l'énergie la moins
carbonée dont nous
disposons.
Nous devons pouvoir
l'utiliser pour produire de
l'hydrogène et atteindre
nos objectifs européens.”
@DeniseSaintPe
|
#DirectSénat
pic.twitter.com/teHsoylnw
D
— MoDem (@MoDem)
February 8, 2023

____________________

Task to carry out: Print, exactly and only, the lines running from the one with "pic.twitter.com/teHsoylnw" to the end of the data above.

Response area:
pic.twitter.com/teHsoylnw
D
— MoDem (@MoDem)
February 8, 2023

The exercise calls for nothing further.